* Task description:
Only a slice of the listing below is wanted. Retype the lines from the one containing "提示下载完但解压或打开不了？" through the one containing "购买该资源后，可以退款吗？", exactly, both ends included.
──────── Materials provided
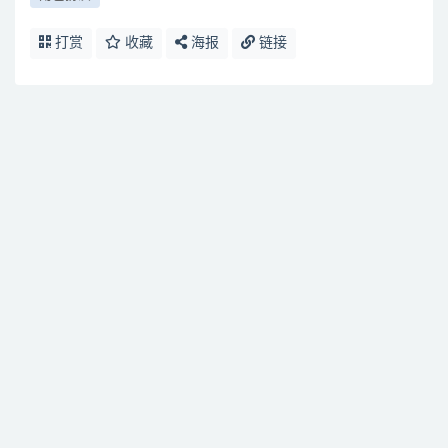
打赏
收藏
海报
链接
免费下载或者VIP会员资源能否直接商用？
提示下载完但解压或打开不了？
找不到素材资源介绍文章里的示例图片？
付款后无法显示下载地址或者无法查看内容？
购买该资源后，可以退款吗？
────────────────
──────── Materials provided
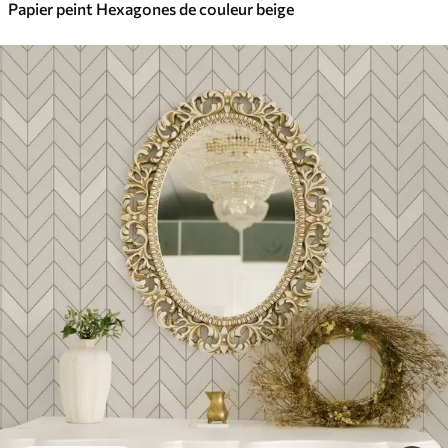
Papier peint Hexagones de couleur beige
────────────────
* Result for this exercise:
提示下载完但解压或打开不了？
找不到素材资源介绍文章里的示例图片？
付款后无法显示下载地址或者无法查看内容？
购买该资源后，可以退款吗？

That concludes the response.